Supplementary video 4: PTB-ASO dependent iNeurons expressing MAP2, a marker of mature dendrites. High magnification Z-stacks of an area of the dentate gyrus granule cell layer, 2 months post intracerebroventricular (ICV) injection of PTB-ASO2 into 3-month-old mice carrying both a CAG-lox-stop-lox-tdTomato gene (integrated at the Rosa locus) and a tamoxifen-inducible GFAP-CreERT2 transgene. (Green) MAP2 visualized by indirect immunofluorescence; (red) tdTomato visualized by direct fluorescence; experiment was reproduced three times, independently, with similar results.

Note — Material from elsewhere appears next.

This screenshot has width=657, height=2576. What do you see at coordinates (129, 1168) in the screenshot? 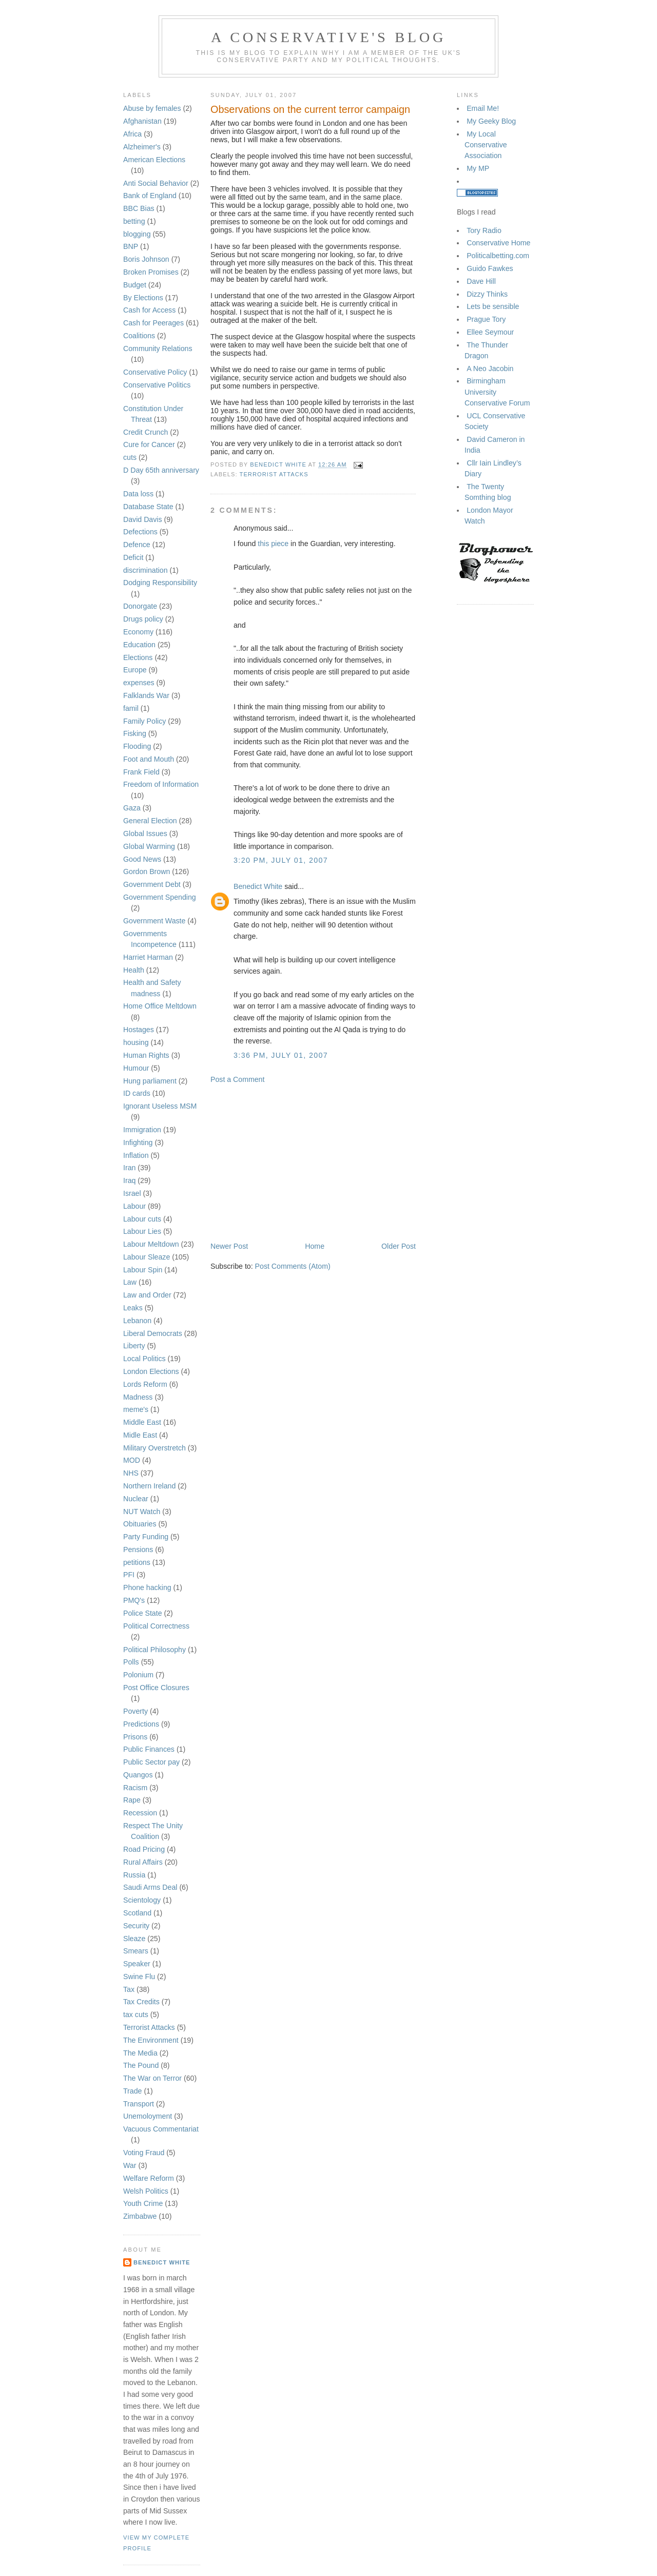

Supplementary Video 5: PTB-ASO-dependent immature neurons expressing DCX do not co-localize with GFAP marker. High magnification 3D video of an area of the dentate gyrus granule cell layer 2 weeks post intracerebroventricular (ICV) injection of PTB-ASO2 into 3-month-old mice. (Green) GFAP; (red) DCX (both visualized by indirect immunofluorescence); experiment was reproduced three times, independently, with similar results.
Supplementary video 6: Radial glial-like cells exhibit hybrid cell markers and morphology 1 week post PTB-ASO delivery. 1 week post (ICV) injection of PTB-ASO2 into 3-month-old mice carrying both a CAG-lox-stop-lox-tdTomato gene (integrated at the Rosa locus) and a tamoxifen-inducible GFAP-CreERT2 transgene. (Green) GFAP; (magenta) DCX (both visualized by indirect immunofluorescence). (Red) tdTomato visualized by direct fluorescence; experiment was reproduced three times, independently, with similar results.